Опубликовано 16.01.2021 18:31
 138

В 2017 году Юрий Еремин в «Моссовете» поставил «Идиота». Третий год подряд мелодраматическая театральная версия романа становится одной из самых востребованных в московском театре. Даже во время пандемии 2020 года, несмотря на все ограничения, «Идиот» идет в «Моссовете», собирая полные залы. Постановка же оставляет двойственное ощущение: режиссер следует за книгой, но в то же время упускает важные детали. Так в чем же притягательность спектакля Юрия Еремина?

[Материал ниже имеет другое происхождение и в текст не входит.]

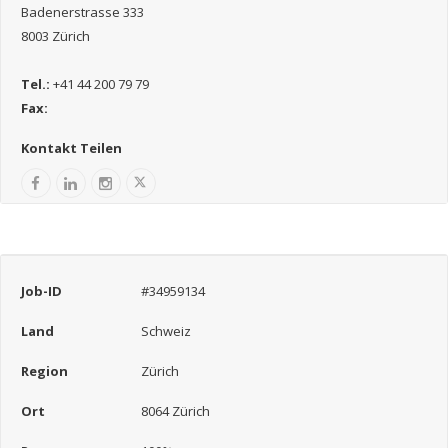
Badenerstrasse 333
8003 Zürich
Tel.:
+41 44 200 79 79
Fax:
Kontakt Teilen
Job-ID
#34959134
Land
Schweiz
Region
Zürich
Ort
8064 Zürich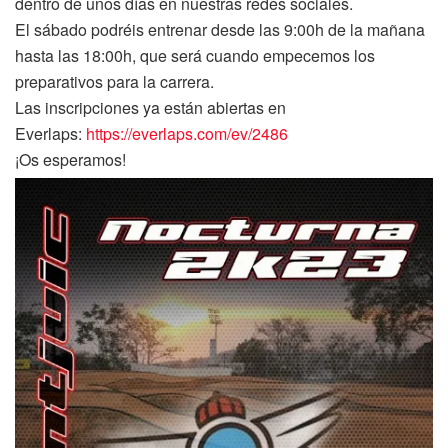
dentro de unos días en nuestras redes sociales.
El sábado podréis entrenar desde las 9:00h de la mañana
hasta las 18:00h, que será cuando empecemos los
preparativos para la carrera.
Las inscripciones ya están abiertas en
Everlaps:
https://everlaps.com/ev/2486
¡Os esperamos!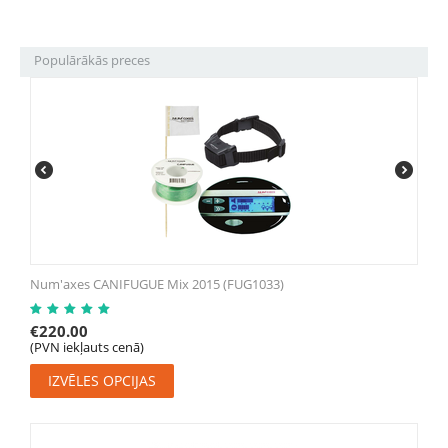
Populārākās preces
Num'axes CANIFUGUE Mix 2015 (FUG1033)
€
220.00
(PVN iekļauts cenā)
IZVĒLES OPCIJAS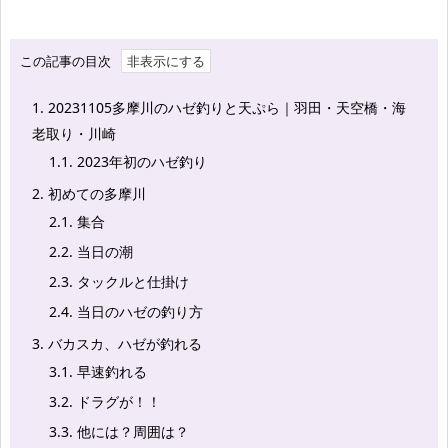
この記事の目次
1.
20231105多摩川のハゼ釣りと天ぷら｜羽田・天空橋・海
老取り・川崎
1.1.
2023年初のハゼ釣り
2.
初めての多摩川
2.1.
集合
2.2.
当日の潮
2.3.
タックルと仕掛け
2.4.
当日のハゼの釣り方
3.
バカスカ、ハゼが釣れる
3.1.
早速釣れる
3.2.
ドラグが！！
3.3.
他には？周囲は？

В 2016 году в «Ленкоме» вышел резонансный спектакль «Князь» Константина Богомолова по роману Ф. Достоевского «Идиот». После премьеры «Князя» глубокий режиссерский подход к произведению оставил смешанные впечатления. Переработанные образы героев и характеры, современные костюмы на артистах и новые смыслы – в этом заключается особое видение скандального режиссера, которое как удивляет, так и заставляет задуматься о том, что в действительности заложено в тексте Достоевского. Богомолов сконцентрировал внимание только на теме лицемерия и похоти. «Князь» – не то, что привык видеть российский зритель на сцене, тем более, когда на афише классическое произведение. Многим людям спектакль может показаться даже кощунством. И, чтобы не ломать голову над зашифрованными образами, гадать, почему Настасья Филипповна – маленькая девочка, ровно через год театр Моссовета поставил свою версию «Идиота», как бы успокоив негодующих зрителей.

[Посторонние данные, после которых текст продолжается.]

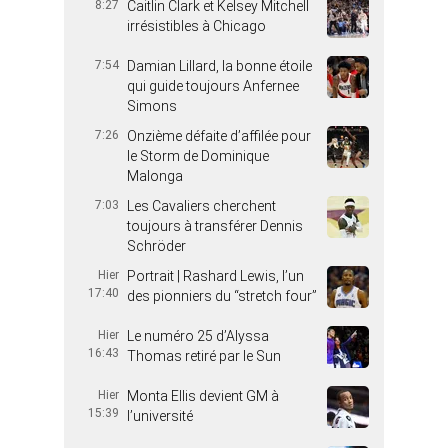
8:27
Caitlin Clark et Kelsey Mitchell
irrésistibles à Chicago
7:54
Damian Lillard, la bonne étoile
qui guide toujours Anfernee
Simons
7:26
Onzième défaite d’affilée pour
le Storm de Dominique
Malonga
7:03
Les Cavaliers cherchent
toujours à transférer Dennis
Schröder
Hier
Portrait | Rashard Lewis, l’un
17:40
des pionniers du “stretch four”
Hier
Le numéro 25 d’Alyssa
16:43
Thomas retiré par le Sun
Hier
Monta Ellis devient GM à
15:39
l’université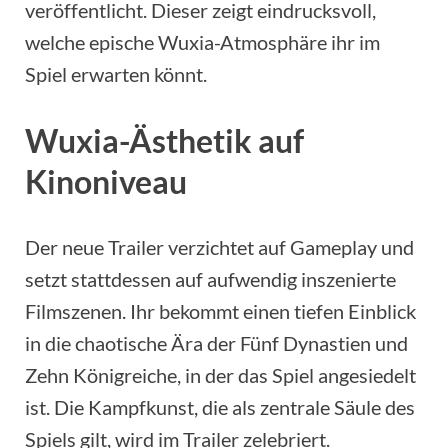
veröffentlicht. Dieser zeigt eindrucksvoll,
welche epische Wuxia-Atmosphäre ihr im
Spiel erwarten könnt.
Wuxia-Ästhetik auf
Kinoniveau
Der neue Trailer verzichtet auf Gameplay und
setzt stattdessen auf aufwendig inszenierte
Filmszenen. Ihr bekommt einen tiefen Einblick
in die chaotische Ära der Fünf Dynastien und
Zehn Königreiche, in der das Spiel angesiedelt
ist. Die Kampfkunst, die als zentrale Säule des
Spiels gilt, wird im Trailer zelebriert.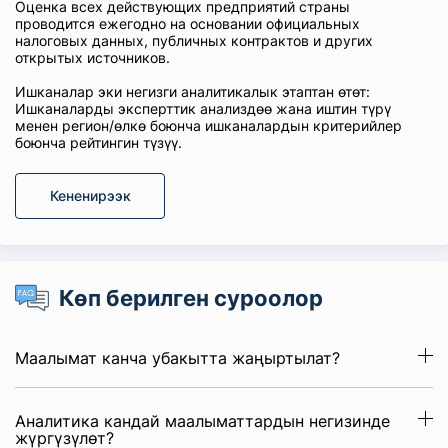
Оценка всех действующих предприятий страны
проводится ежегодно на основании официальных
налоговых данных, публичных контрактов и других
открытых источников.
Ишканалар эки негизги аналитикалык этаптан өтөт:
Ишканаларды эксперттик анализдөө жана иштин түрү
менен регион/өлкө боюнча ишканалардын критерийлер
боюнча рейтингин түзүү.
Кененирээк
Көп берилген суроолор
Маалымат канча убакытта жаңыртылат?
Аналитика кандай маалыматтардын негизинде
жүргүзүлөт?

Тот же роман, другой подход. Может быть, это вызов Богомолову?

Юрий Еремин приверженец традиционного театра. Его цель – показать классику такой, какая она есть. Сюжет спектакля развивается с той же последовательностью, что и в романе и только немного дополнен.

Антон Аносов играет с чувством, проникновенно. Весь согнутый, сгорбившийся и постоянно размахивающий руками перед лицами людей – таким предстает зрителям «Моссовета» главный герой романа. Кажется, что пластичнее и точнее передать образ Мышкина просто невозможно. Даже в самой речи артиста слышится дрожь и заикание, он отлично передал самочувствие еще не до конца вылечившегося от тяжелой болезни человека. В блестящей сцене, где три основных персонажа переплелись телами, зал чувствует тревогу и безнадежность. Мышкин лежит внизу, его, плача, обнимает Настасья Филипповна, которую пытается закрыть собой Рогожин. Мышкин раздавлен внутренне и внешне (буквально!) и больше не способен быть счастливым. Перед ним поставлен серьезный выбор: Аглая или Настасья? Герой мечется и в итоге просто остается распластанным на сцене, рыдая от горя. И даже когда князь так жалок, главная героиня успокаивает его, ведь наконец-то полюбила «настоящего человека». Но больше всех жалко бедного Рогожина, роль которого исполнил Захар Комлев. И страшно здесь не то, что он обделен деньгами, а то, что он обделен любовью. Рогожин Комлева сложен непропорционально, и этим смешон, он готов на любые резкие и дикие поступки ради любимой женщины, но ему суждено быть одиноким, как и Мышкину. Этой кульминационной для спектакля сцены нет в романе, это режиссерская задумка.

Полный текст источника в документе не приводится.